(Extracted page text data)

--------------------------------

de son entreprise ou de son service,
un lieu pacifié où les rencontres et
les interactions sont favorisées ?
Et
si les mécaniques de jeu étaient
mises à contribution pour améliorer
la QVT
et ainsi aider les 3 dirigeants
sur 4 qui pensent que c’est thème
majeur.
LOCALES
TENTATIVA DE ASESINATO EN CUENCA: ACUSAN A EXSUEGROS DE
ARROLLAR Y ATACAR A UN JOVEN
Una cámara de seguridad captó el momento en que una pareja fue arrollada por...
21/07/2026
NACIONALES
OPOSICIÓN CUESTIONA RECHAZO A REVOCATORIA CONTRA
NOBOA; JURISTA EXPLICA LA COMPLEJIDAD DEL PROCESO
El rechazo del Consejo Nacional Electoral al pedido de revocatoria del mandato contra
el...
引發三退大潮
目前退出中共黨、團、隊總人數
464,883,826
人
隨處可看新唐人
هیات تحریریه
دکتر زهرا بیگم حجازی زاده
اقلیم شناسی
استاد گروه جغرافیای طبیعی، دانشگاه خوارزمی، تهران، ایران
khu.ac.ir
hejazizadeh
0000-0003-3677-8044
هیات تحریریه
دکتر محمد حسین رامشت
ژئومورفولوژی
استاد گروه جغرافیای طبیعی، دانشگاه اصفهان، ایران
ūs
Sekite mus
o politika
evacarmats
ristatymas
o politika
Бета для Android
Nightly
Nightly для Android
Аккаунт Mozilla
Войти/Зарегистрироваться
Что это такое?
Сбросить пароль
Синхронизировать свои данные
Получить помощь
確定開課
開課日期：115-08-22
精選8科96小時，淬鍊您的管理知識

--------------------------------

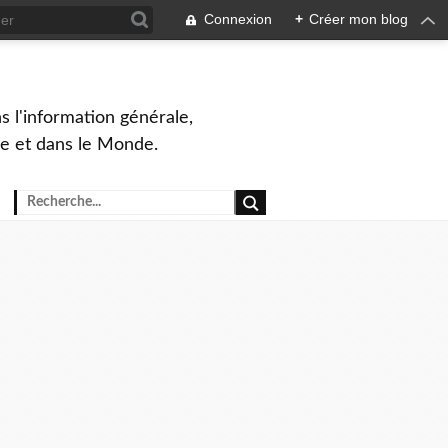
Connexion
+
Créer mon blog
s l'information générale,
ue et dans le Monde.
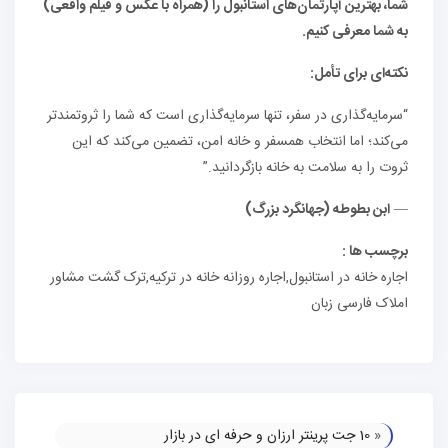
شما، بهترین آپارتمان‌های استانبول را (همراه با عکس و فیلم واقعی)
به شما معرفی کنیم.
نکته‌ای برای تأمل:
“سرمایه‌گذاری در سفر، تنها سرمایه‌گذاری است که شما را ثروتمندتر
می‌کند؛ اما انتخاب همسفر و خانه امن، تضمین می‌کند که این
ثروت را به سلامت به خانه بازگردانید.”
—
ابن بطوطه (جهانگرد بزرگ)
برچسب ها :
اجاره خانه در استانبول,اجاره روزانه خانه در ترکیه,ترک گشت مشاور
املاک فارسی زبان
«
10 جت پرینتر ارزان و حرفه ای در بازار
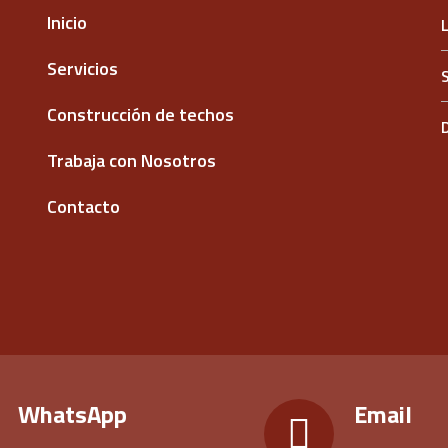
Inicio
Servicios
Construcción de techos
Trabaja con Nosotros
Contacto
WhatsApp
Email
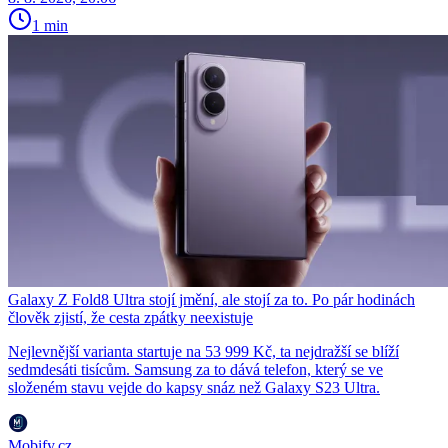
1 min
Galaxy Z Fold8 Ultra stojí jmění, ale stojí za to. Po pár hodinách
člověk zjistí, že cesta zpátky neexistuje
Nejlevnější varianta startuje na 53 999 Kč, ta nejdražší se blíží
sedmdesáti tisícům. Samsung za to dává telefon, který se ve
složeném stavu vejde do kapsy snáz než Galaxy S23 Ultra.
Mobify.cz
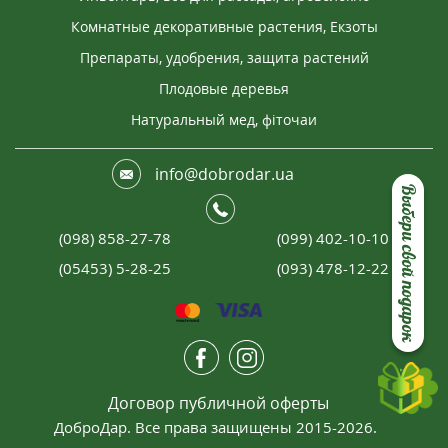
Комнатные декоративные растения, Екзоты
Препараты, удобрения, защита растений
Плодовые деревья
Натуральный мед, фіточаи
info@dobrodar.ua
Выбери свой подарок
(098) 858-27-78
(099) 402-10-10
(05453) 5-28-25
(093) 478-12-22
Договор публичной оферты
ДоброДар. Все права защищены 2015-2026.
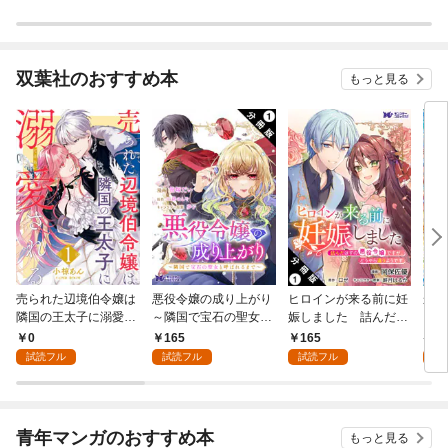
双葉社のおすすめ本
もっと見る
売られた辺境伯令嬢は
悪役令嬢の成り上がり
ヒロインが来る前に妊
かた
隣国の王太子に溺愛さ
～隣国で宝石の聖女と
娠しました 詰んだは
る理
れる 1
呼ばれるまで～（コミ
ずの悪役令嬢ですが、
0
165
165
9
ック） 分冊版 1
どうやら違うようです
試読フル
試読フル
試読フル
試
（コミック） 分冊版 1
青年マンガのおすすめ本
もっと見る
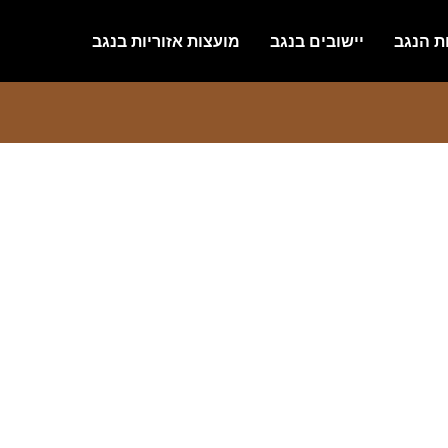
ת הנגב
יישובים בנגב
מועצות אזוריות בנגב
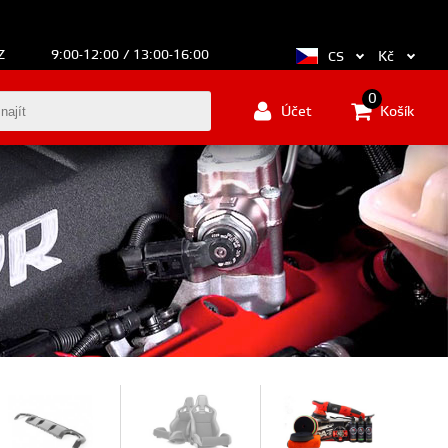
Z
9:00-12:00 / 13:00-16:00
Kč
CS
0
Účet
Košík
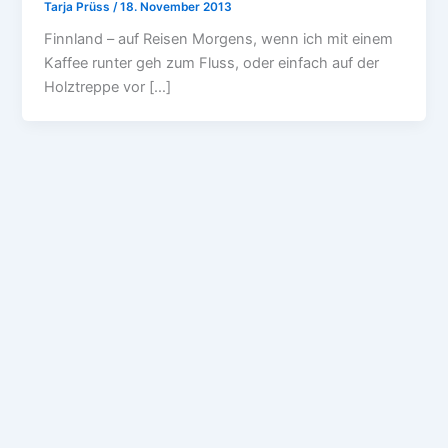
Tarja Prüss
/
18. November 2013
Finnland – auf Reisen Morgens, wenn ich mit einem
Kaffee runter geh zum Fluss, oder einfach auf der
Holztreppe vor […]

--------------------------------

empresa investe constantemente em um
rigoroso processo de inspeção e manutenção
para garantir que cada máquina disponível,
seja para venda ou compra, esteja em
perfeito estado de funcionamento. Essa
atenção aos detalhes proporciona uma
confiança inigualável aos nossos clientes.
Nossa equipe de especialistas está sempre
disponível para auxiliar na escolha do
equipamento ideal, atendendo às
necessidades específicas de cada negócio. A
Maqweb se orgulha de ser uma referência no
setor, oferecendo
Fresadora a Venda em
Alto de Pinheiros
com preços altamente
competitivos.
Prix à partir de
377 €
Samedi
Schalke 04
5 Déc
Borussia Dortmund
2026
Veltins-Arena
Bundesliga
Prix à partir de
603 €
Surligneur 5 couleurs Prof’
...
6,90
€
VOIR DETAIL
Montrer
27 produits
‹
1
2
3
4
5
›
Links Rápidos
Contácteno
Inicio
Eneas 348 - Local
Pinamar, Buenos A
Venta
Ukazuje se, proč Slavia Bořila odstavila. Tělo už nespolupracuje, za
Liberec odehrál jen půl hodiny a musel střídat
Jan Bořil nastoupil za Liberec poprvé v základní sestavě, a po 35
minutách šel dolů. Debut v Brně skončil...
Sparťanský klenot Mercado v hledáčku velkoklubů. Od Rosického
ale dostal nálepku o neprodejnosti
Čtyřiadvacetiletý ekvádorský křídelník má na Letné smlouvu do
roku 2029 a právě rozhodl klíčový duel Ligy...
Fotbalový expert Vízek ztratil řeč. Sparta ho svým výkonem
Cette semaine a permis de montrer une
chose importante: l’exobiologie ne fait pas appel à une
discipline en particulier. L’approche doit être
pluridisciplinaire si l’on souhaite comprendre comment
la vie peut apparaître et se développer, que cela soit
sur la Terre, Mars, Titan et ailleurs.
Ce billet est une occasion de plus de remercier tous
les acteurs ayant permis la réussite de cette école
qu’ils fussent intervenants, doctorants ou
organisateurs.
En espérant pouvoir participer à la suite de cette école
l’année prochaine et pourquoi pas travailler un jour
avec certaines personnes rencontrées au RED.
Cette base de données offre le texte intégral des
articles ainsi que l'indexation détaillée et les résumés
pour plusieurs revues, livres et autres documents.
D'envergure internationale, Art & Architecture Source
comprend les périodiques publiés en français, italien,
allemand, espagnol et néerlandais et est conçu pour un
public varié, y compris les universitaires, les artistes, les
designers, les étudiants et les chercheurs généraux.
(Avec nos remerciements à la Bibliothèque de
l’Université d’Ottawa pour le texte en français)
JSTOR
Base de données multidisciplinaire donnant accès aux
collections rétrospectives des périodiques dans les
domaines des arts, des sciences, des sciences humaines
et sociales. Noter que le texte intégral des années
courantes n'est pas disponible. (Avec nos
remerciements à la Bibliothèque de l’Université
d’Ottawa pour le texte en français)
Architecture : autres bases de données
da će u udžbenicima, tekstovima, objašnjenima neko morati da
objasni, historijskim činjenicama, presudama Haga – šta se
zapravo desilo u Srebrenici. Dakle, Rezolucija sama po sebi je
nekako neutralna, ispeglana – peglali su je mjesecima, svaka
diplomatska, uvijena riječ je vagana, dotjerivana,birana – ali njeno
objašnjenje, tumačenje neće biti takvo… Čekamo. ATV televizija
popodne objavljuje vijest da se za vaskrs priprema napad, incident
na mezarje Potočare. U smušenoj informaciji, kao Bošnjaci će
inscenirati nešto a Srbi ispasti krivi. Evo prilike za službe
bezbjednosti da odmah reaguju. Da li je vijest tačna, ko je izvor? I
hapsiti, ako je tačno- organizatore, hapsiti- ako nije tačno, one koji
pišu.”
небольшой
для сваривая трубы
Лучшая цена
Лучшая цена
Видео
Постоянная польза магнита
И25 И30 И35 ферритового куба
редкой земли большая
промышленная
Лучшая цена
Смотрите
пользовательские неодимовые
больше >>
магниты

--------------------------------

WORK INSTRUCTIONS: Which lines above hold the string "permis"? Show each of them.

RESULT OF THIS TASK:
Cette semaine a permis de montrer une
les acteurs ayant permis la réussite de cette école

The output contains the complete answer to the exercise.